As surgeon in the Anglesey Creed returned to Sydney where he was appointed resident physician at the Sydney Infirmary. In 1867 as medical officer he joined the Northern Territory expedition mounted by the South Australian government under Captain Francis Cadell. By ship they explored the west coast of the Gulf of Carpentaria, visited Port Darwin and Timor and returned to Adelaide. In April 1868 Creed was registered by the New South Wales Medical Board and settled at Scone, where he established a large practice and served as a magistrate. In the Legislative Assembly he represented the Upper Hunter in 1872-74, generally supporting Henry Parkes. With flattering testimonials he left Scone in 1882 and established a practice at Woollahra. He was also editor of the Australasian Medical Gazette in 1882-93, an honorary surgeon at Sydney Hospital in 1883 and secretary of the New South Wales branch of the British Medical Association in 1883-86, serving as its president in 1887 and 1892.
In August 1885 Creed was nominated to the Legislative Council. He held his seat until 1930, a willing speaker on a wide range of subjects. Apart from such measures as divorce reform and compulsory vaccination in which he supported the efforts of other members, he had a leading part in initiating the passage of such Acts as the licensing of medical practitioners in 1900, protection of children in 1892 and 1900, marriage validation in 1892 and care of inebriates in 1900. Acidly he criticized the Parkes ministries in 1887-89 and 1889-91 for lack of defence preparedness. After the master of the Australian-owned whaler, Costa Rica Packet, was imprisoned in the Moluccas for twelve days in November 1891 and then extradited, Creed was very active in urging the British government to claim compensation from the Netherlands government for the owners and crew; his efforts, backed by many petitions to London, led to redress in 1897.
To achieve social reforms at a time when governments did not take a strong lead in legislation, Creed exploited the select committee as an instrument of propaganda, notably the Legislative Council inquiry of 1887 into the laws relating to medicine and surgery.
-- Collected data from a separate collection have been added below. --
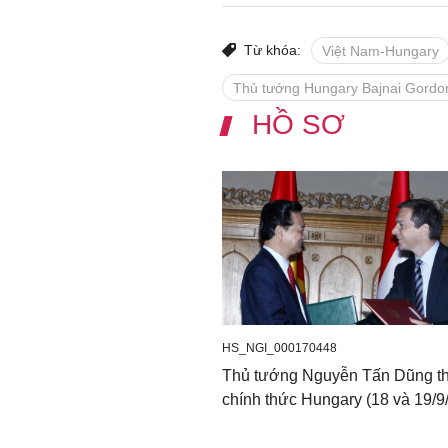
Từ khóa:
Việt Nam-Hungary
Thủ tướng Hungary Bajnai Gordo
HỒ SƠ
HS_NGI_000170448
Thủ tướng Nguyễn Tấn Dũng t
chính thức Hungary (18 và 19/9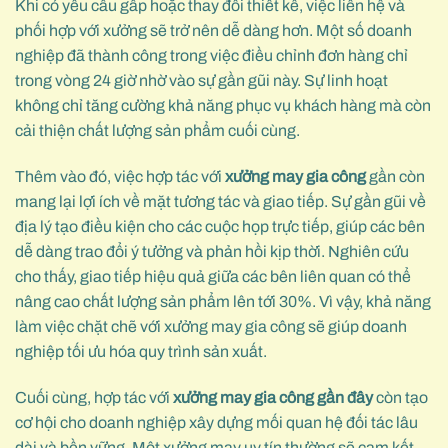
Khi có yêu cầu gấp hoặc thay đổi thiết kế, việc liên hệ và
phối hợp với xưởng sẽ trở nên dễ dàng hơn. Một số doanh
nghiệp đã thành công trong việc điều chỉnh đơn hàng chỉ
trong vòng 24 giờ nhờ vào sự gần gũi này. Sự linh hoạt
không chỉ tăng cường khả năng phục vụ khách hàng mà còn
cải thiện chất lượng sản phẩm cuối cùng.
Thêm vào đó, việc hợp tác với
xưởng may gia công
gần còn
mang lại lợi ích về mặt tương tác và giao tiếp. Sự gần gũi về
địa lý tạo điều kiện cho các cuộc họp trực tiếp, giúp các bên
dễ dàng trao đổi ý tưởng và phản hồi kịp thời. Nghiên cứu
cho thấy, giao tiếp hiệu quả giữa các bên liên quan có thể
nâng cao chất lượng sản phẩm lên tới 30%. Vì vậy, khả năng
làm việc chặt chẽ với xưởng may gia công sẽ giúp doanh
nghiệp tối ưu hóa quy trình sản xuất.
Cuối cùng, hợp tác với
xưởng may gia công gần đây
còn tạo
cơ hội cho doanh nghiệp xây dựng mối quan hệ đối tác lâu
dài và bền vững. Một xưởng may uy tín thường sẽ cam kết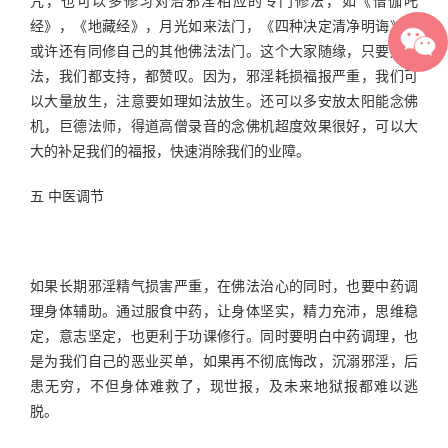
咒，也可以多修习对治邪淫相应的专门修法，如《僧伽吒
经》，《地藏经》，月光如来法门，《四种决定清净明诲》，
或许还有同修自己的其他佛法法门。这个大家随缘，只要是正
法，我们都支持，都赞叹。因为，邪淫耗损福报严重，我们可
以大量放生，注意要如理如法放生。还可以多安放太阳能念佛
机，巨德法师，得道高僧录音的念佛机超度效果很好，可以大
大的补足我们的福报，快速消除我们的业障。
五 中医调节
如果长期邪淫精气损害严重，在佛法治心的同时，也要中药调
理身体辅助。通过服食中药，让身体坚实，精力充沛，思维稳
定，意志坚定，也更利于功课修行。同时要明白中药调理，也
是为我们自己的恶业买单，如果再不彻底悔改，沉溺邪淫，后
患无穷，不但身体难救了，现世报，及未来地狱报都难以逃
脱。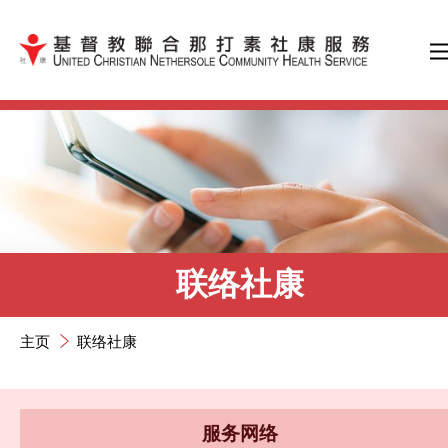
跳到内容（按输入键）
联络社康
主页
联络社康
服务网络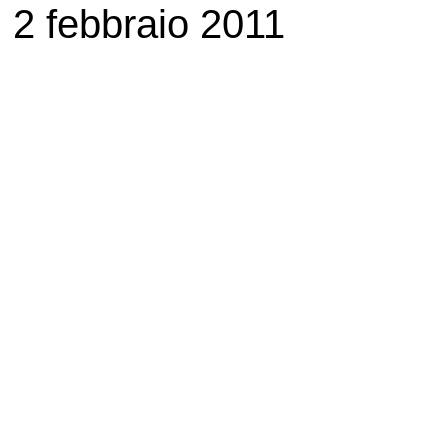
2 febbraio 2011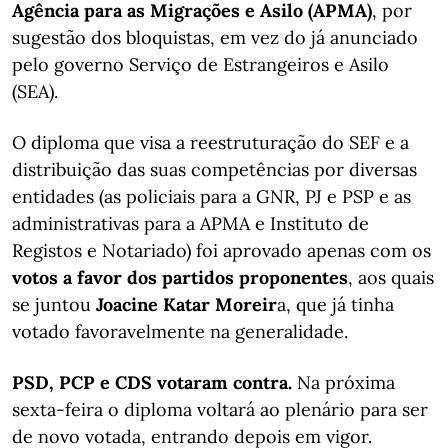
Agência para as Migrações e Asilo (APMA)
, por
sugestão dos bloquistas, em vez do já anunciado
pelo governo Serviço de Estrangeiros e Asilo
(SEA).
O diploma que visa a reestruturação do SEF e a
distribuição das suas competências por diversas
entidades (as policiais para a GNR, PJ e PSP e as
administrativas para a APMA e Instituto de
Registos e Notariado) foi aprovado apenas com os
votos a favor dos partidos proponentes
, aos quais
se juntou
Joacine Katar Moreir
a, que já tinha
votado favoravelmente na generalidade.
PSD, PCP e CDS votaram contra.
Na próxima
sexta-feira o diploma voltará ao plenário para ser
de novo votada, entrando depois em vigor.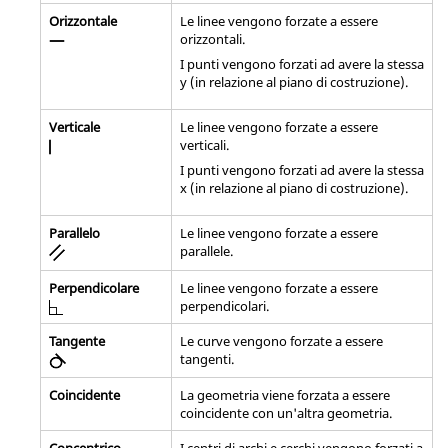
Orizzontale
Le linee vengono forzate a essere
orizzontali.
I punti vengono forzati ad avere la stessa
y (in relazione al piano di costruzione).
Verticale
Le linee vengono forzate a essere
verticali.
I punti vengono forzati ad avere la stessa
x (in relazione al piano di costruzione).
Parallelo
Le linee vengono forzate a essere
parallele.
Perpendicolare
Le linee vengono forzate a essere
perpendicolari.
Tangente
Le curve vengono forzate a essere
tangenti.
Coincidente
La geometria viene forzata a essere
coincidente con un'altra geometria.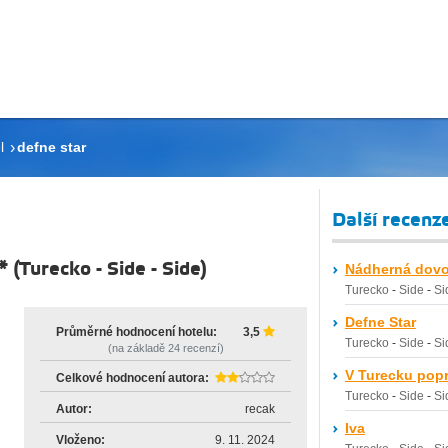
l
defne star
Další recenz
*
(
Turecko
-
Side
-
Side
)
Nádherná dovo
Turecko
-
Side
-
Si
Defne Star
Průměrné hodnocení hotelu:
3,5
Turecko
-
Side
-
Si
(na základě
24
recenzí)
V Turecku popr
Celkové hodnocení autora:
Turecko
-
Side
-
Si
Autor:
recak
Iva
Vloženo:
9. 11. 2024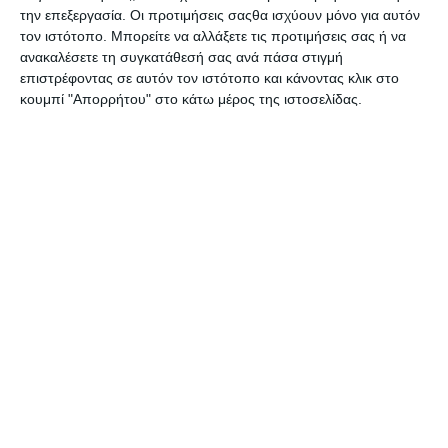
την επεξεργασία. Οι προτιμήσεις σαςθα ισχύουν μόνο για αυτόν
τον ιστότοπο. Μπορείτε να αλλάξετε τις προτιμήσεις σας ή να
ανακαλέσετε τη συγκατάθεσή σας ανά πάσα στιγμή
επιστρέφοντας σε αυτόν τον ιστότοπο και κάνοντας κλικ στο
κουμπί "Απορρήτου" στο κάτω μέρος της ιστοσελίδας.
Θέλω να το προσθέσω στο
eshop μου!
Ονοματεπώνυμο
Τηλέφωνο
Website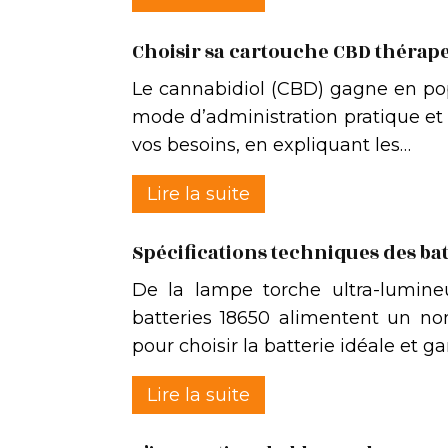
Choisir sa cartouche CBD thérapeu
Le cannabidiol (CBD) gagne en pop
mode d’administration pratique et 
vos besoins, en expliquant les…
Lire la suite
Spécifications techniques des ba
De la lampe torche ultra-lumineus
batteries 18650 alimentent un nom
pour choisir la batterie idéale et ga
Lire la suite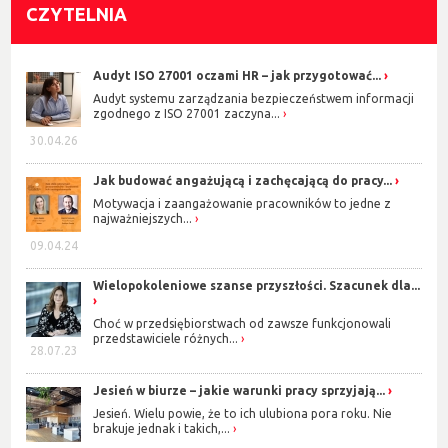
CZYTELNIA
Audyt ISO 27001 oczami HR – jak przygotować...
Audyt systemu zarządzania bezpieczeństwem informacji
zgodnego z ISO 27001 zaczyna...
30.04.26
Jak budować angażującą i zachęcającą do pracy...
Motywacja i zaangażowanie pracowników to jedne z
najważniejszych...
09.04.24
Wielopokoleniowe szanse przyszłości. Szacunek dla...
Choć w przedsiębiorstwach od zawsze funkcjonowali
przedstawiciele różnych...
28.07.23
Jesień w biurze – jakie warunki pracy sprzyjają...
Jesień. Wielu powie, że to ich ulubiona pora roku. Nie
brakuje jednak i takich,...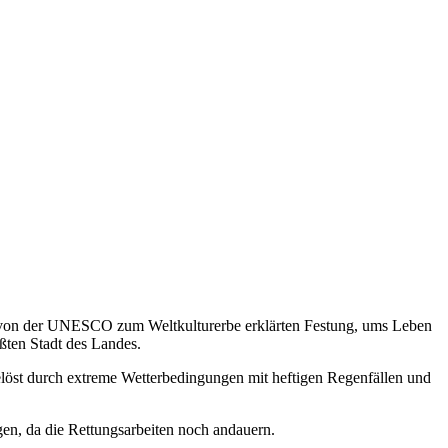
r von der UNESCO zum Weltkulturerbe erklärten Festung, ums Leben
ößten Stadt des Landes.
gelöst durch extreme Wetterbedingungen mit heftigen Regenfällen und
gen, da die Rettungsarbeiten noch andauern.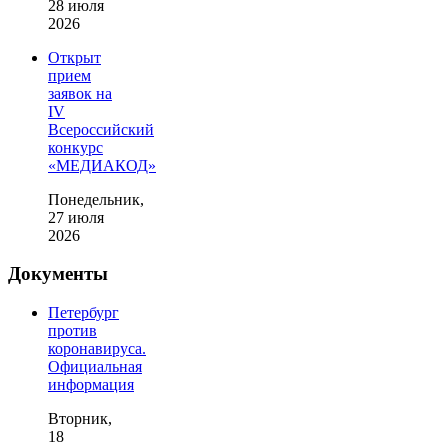
28 июля
2026
Открыт
прием
заявок на
IV
Всероссийский
конкурс
«МЕДИАКОД»
Понедельник,
27 июля
2026
Документы
Петербург
против
коронавируса.
Официальная
информация
Вторник,
18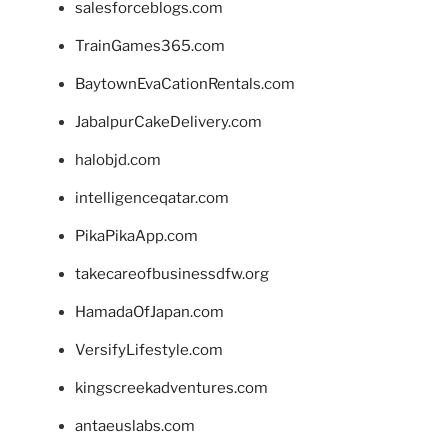
salesforceblogs.com
TrainGames365.com
BaytownEvaCationRentals.com
JabalpurCakeDelivery.com
halobjd.com
intelligenceqatar.com
PikaPikaApp.com
takecareofbusinessdfw.org
HamadaOfJapan.com
VersifyLifestyle.com
kingscreekadventures.com
antaeuslabs.com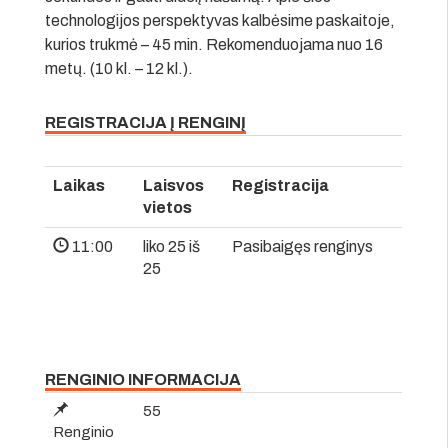
technologijos perspektyvas kalbėsime paskaitoje,
kurios trukmė – 45 min. Rekomenduojama nuo 16
metų. (10 kl. – 12 kl.).
REGISTRACIJA Į RENGINĮ
Laikas
Laisvos
Registracija
vietos
11:00
liko 25 iš
Pasibaigęs renginys
25
RENGINIO INFORMACIJA
55
Renginio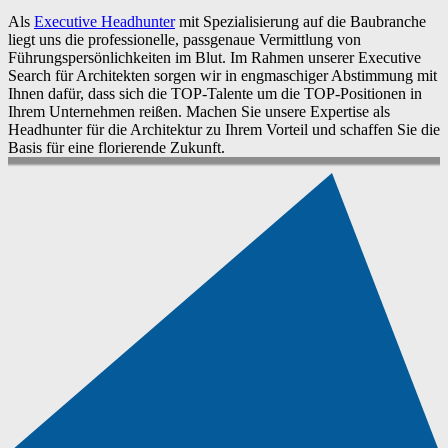
Als
Executive Headhunter
mit Spezialisierung auf die Baubranche
liegt uns die professionelle, passgenaue Vermittlung von
Führungspersönlichkeiten im Blut. Im Rahmen unserer Executive
Search für Architekten sorgen wir in engmaschiger Abstimmung mit
Ihnen dafür, dass sich die TOP-Talente um die TOP-Positionen in
Ihrem Unternehmen reißen. Machen Sie unsere Expertise als
Headhunter für die Architektur zu Ihrem Vorteil und schaffen Sie die
Basis für eine florierende Zukunft.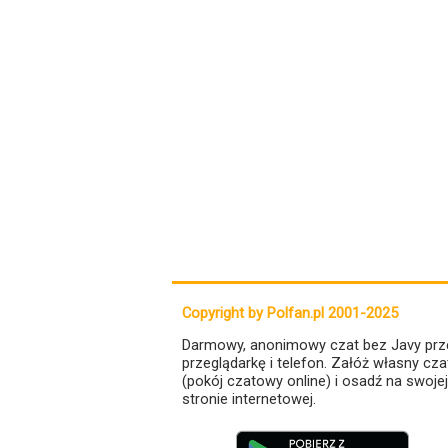
Copyright by Polfan.pl 2001-2025
Darmowy, anonimowy czat bez Javy prz
przeglądarkę i telefon. Załóż własny cza
(pokój czatowy online) i osadź na swojej
stronie internetowej.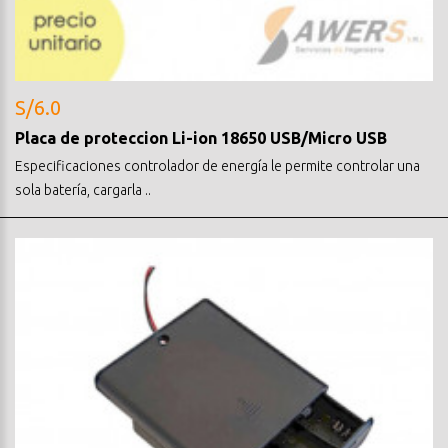
S/6.0
Placa de proteccion Li-ion 18650 USB/Micro USB
Especificaciones controlador de energía le permite controlar una
sola batería, cargarla ..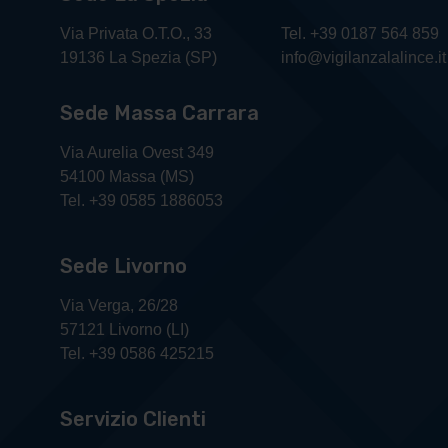
Via Privata O.T.O., 33
Tel. +39 0187 564 859
19136 La Spezia (SP)
info@vigilanzalalince.it
Sede Massa Carrara
Via Aurelia Ovest 349
54100 Massa (MS)
Tel. +39 0585 1886053
Sede Livorno
Via Verga, 26/28
57121 Livorno (LI)
Tel. +39 0586 425215
Servizio Clienti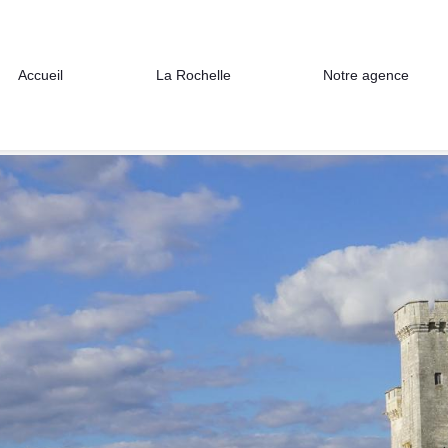
Accueil
La Rochelle
Notre agence
OCHELLE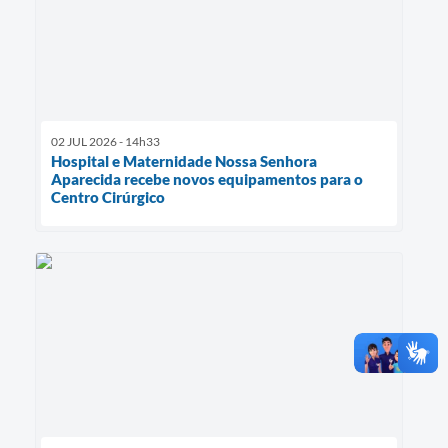
02 JUL 2026 - 14h33
Hospital e Maternidade Nossa Senhora
Aparecida recebe novos equipamentos para o
Centro Cirúrgico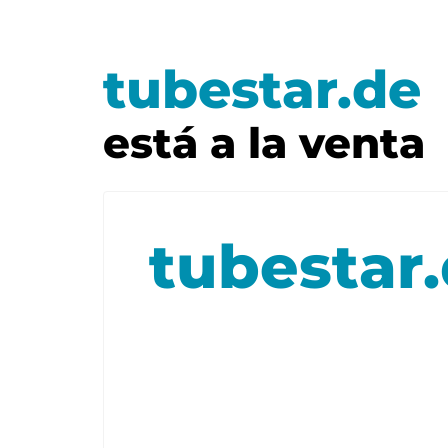
tubestar.de
está a la venta
tubestar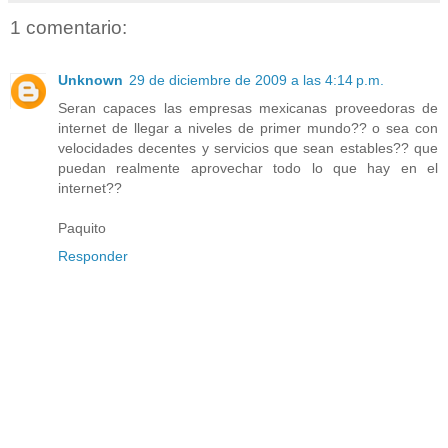
1 comentario:
Unknown
29 de diciembre de 2009 a las 4:14 p.m.
Seran capaces las empresas mexicanas proveedoras de
internet de llegar a niveles de primer mundo?? o sea con
velocidades decentes y servicios que sean estables?? que
puedan realmente aprovechar todo lo que hay en el
internet??
Paquito
Responder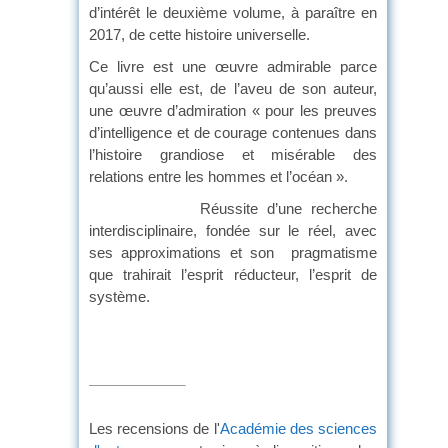
d’intérêt le deuxième volume, à paraître en
2017, de cette histoire universelle.
Ce livre est une œuvre admirable parce
qu’aussi elle est, de l’aveu de son auteur,
une œuvre d’admiration « pour les preuves
d’intelligence et de courage contenues dans
l’histoire grandiose et misérable des
relations entre les hommes et l’océan ».
Réussite d’une recherche
interdisciplinaire, fondée sur le réel, avec
ses approximations et son pragmatisme
que trahirait l’esprit réducteur, l’esprit de
systèm
Les recensions de l'
Académie des sciences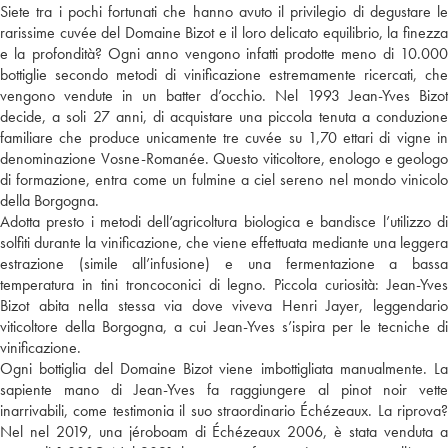
Siete tra i pochi fortunati che hanno avuto il privilegio di degustare le
rarissime cuvée del Domaine Bizot e il loro delicato equilibrio, la finezza
e la profondità? Ogni anno vengono infatti prodotte meno di 10.000
bottiglie secondo metodi di vinificazione estremamente ricercati, che
vengono vendute in un batter d’occhio. Nel 1993 Jean-Yves Bizot
decide, a soli 27 anni, di acquistare una piccola tenuta a conduzione
familiare che produce unicamente tre cuvée su 1,70 ettari di vigne in
denominazione Vosne-Romanée. Questo viticoltore, enologo e geologo
di formazione, entra come un fulmine a ciel sereno nel mondo vinicolo
della Borgogna.
Adotta presto i metodi dell’agricoltura biologica e bandisce l’utilizzo di
solfiti durante la vinificazione, che viene effettuata mediante una leggera
estrazione (simile all’infusione) e una fermentazione a bassa
temperatura in tini troncoconici di legno. Piccola curiosità: Jean-Yves
Bizot abita nella stessa via dove viveva Henri Jayer, leggendario
viticoltore della Borgogna, a cui Jean-Yves s’ispira per le tecniche di
vinificazione.
Ogni bottiglia del Domaine Bizot viene imbottigliata manualmente. La
sapiente mano di Jean-Yves fa raggiungere al pinot noir vette
inarrivabili, come testimonia il suo straordinario Échézeaux. La riprova?
Nel nel 2019, una jéroboam di Échézeaux 2006, è stata venduta a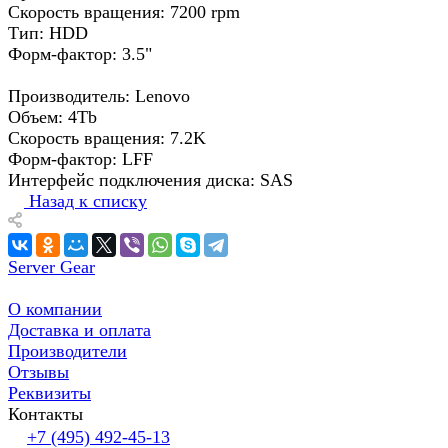
Скорость вращения: 7200 rpm
Тип: HDD
Форм-фактор: 3.5"
Производитель: Lenovo
Объем: 4Tb
Скорость вращения: 7.2K
Форм-фактор: LFF
Интерфейс подключения диска: SAS
Назад к списку
Server Gear
О компании
Доставка и оплата
Производители
Отзывы
Реквизиты
Контакты
+7 (495) 492-45-13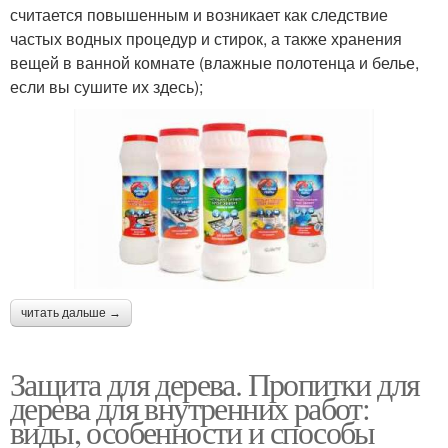
считается повышенным и возникает как следствие
частых водных процедур и стирок, а также хранения
вещей в ванной комнате (влажные полотенца и белье,
если вы сушите их здесь);
читать дальше →
Защита для дерева. Пропитки для
дерева для внутренних работ:
виды, особенности и способы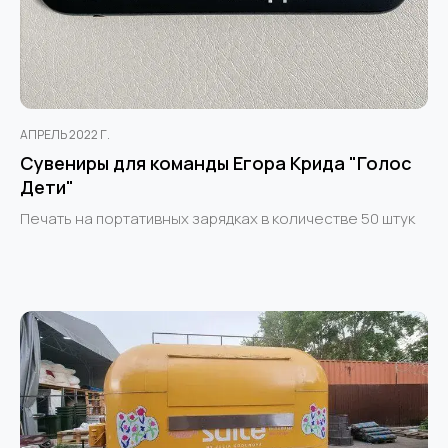
АПРЕЛЬ 2022 Г.
Сувениры для команды Егора Крида "Голос
Дети"
Печать на портативных зарядках в количестве 50 штук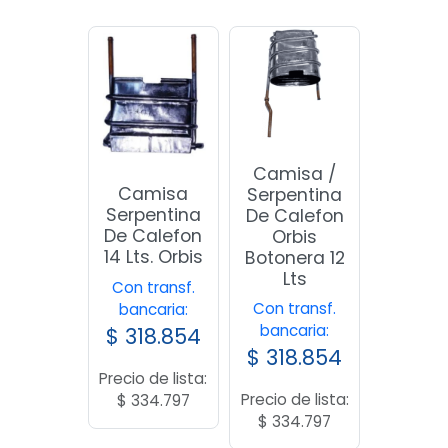
Camisa /
Camisa
Serpentina
Serpentina
De Calefon
De Calefon
Orbis
14 Lts. Orbis
Botonera 12
Lts
Con transf.
Con transf.
bancaria:
bancaria:
$
318.854
$
318.854
Precio de lista:
Precio de lista:
$
334.797
$
334.797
To the evidence and reports of such committees he added many lengthy letters to Sydney and London newspapers, made direct approaches to Australian and British prime ministers, peers and cabinet ministers and published numerous pamphlets, some of them on cremation. Like (Sir) Henry MacLaurin and Billy Hughes, he opposed Federation for taking insufficient cognizance of the wealth and status of New South Wales. A critic of the White Australia policy, he published papers emphasizing the abilities of the Aboriginals and the Japanese. He was successful in urging the Deakin government in 1903-04 to allow Japanese travellers and traders with passports to visit Australia. To Creed 'the undiscriminating effort of a proportion of the electors of Australia to exclude all coloured races [was] fraught with peril to the well-being of every class'.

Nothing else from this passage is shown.